Levi leans back. “No? Why would he?”
“Because Kitara’s gone.”
Levi scratches his head. “Lithia, what are you talking about?”
I frown. “Kitara. She’s dead.”
“Who told you that?”
“Zella.” I straighten. “Are you saying?—?”
He reaches across and places a hand on my knee. “Kitara is alive and well. Zella is a liar.”
The relief that floods through me is so powerful it makes my chest ache. All this time, all these months thinking she was gone, that I’d failed her completely—and she’s alive. The weight of that guilt suddenly lifts, leaving me dizzy with emotion.
I close my eyes, breathing deeply.
She’s alive.
“I should check the perimeter,” Kier announces, rising smoothly to his feet.
I recognize what he’s doing—giving us space, though the slight tightening around his eyes betrays his discomfort at leaving me alone with Levi.
“I’ve already secured the area,” Levi says, not bothering to hide his distaste with Kier.
I try not to roll my eyes.
“I guess I’ll go for a stroll then,” Kier replies with a casual shrug, before disappearing into the darkness beyond our camp.
The moment he’s gone, Levi turns to me fully. “I don’t like him.”
His bluntness shouldn’t surprise me—Levi has never been one for subtlety—but I find myself unprepared for it nonetheless.
“Kier saved my life,” I say carefully. “We survived together. I owe him a debt.”
His lips curl back. “So you’re fucking him to repay that debt?”
“Levi!” I stand, turning from him. “If these cuffs were off, you’d be on the ground paying for that.”
He huffs, running a hand over his face. “You’re right. I shouldn’t have said it. I’m sorry. I just… Lithia. It’s been three months.”
“Levi—”
“Three months,” he cuts in, his voice tight. “Three months of not knowing if you were alive or dead. Of imagining what they might be doing to you. I searched every cave, every abandoned building, followed every whispered rumor.”
His hand finds mine, gripping with an intensity that borders on painful. “I never stopped looking. Not for a single day.”
The raw need in his voice resonates in my chest. Levi and I have a history—not romantic, but something deeper than simple friendship. We’ve trained together, fought together, protected the pack side by side for years. There had always been potential for more, an undercurrent of possibility we never fully acknowledged.

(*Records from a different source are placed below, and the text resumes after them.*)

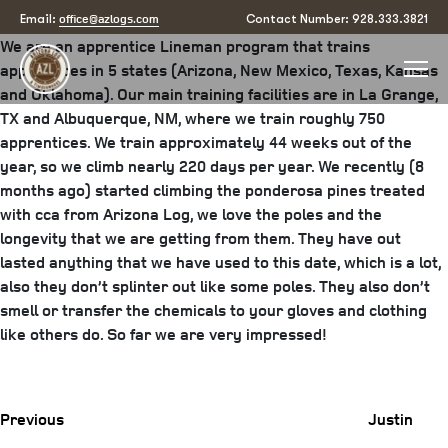
Justin Archibeque2
office@azlogs.com
Email:
Contact Number: 928.333.3821
We are an apprentice Lineman program that trains
apprentices in 5 states (Arizona, New Mexico, Texas, Kansas
and Oklahoma). Our main training facilities are in La Grange,
TX and Albuquerque, NM, where we train roughly 750
apprentices. We train approximately 44 weeks out of the
year, so we climb nearly 220 days per year. We recently (8
months ago) started climbing the ponderosa pines treated
with cca from Arizona Log, we love the poles and the
longevity that we are getting from them. They have out
lasted anything that we have used to this date, which is a lot,
also they don’t splinter out like some poles. They also don’t
smell or transfer the chemicals to your gloves and clothing
like others do. So far we are very impressed!
Previous
Post
Previous
Justin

“I know,” I say softly. “And I’m grateful.”
“Grateful,” he repeats, the word bitter on his tongue. “I didn’t do it for your gratitude, Lithia.”
Before I can respond, he releases my hand and stands. “Get some rest. We leave at dawn.”
I watch him move to the opposite side of the camp, his broad shoulders tense beneath his shirt. The space he leaves behind feels colder somehow, heavy with unspoken words and expectations I’m not sure I can meet.
When Kier returns from his circuit, he says nothing about Levi’s mood, simply settles beside me with a respectful distance between us—close enough for comfort, far enough for propriety.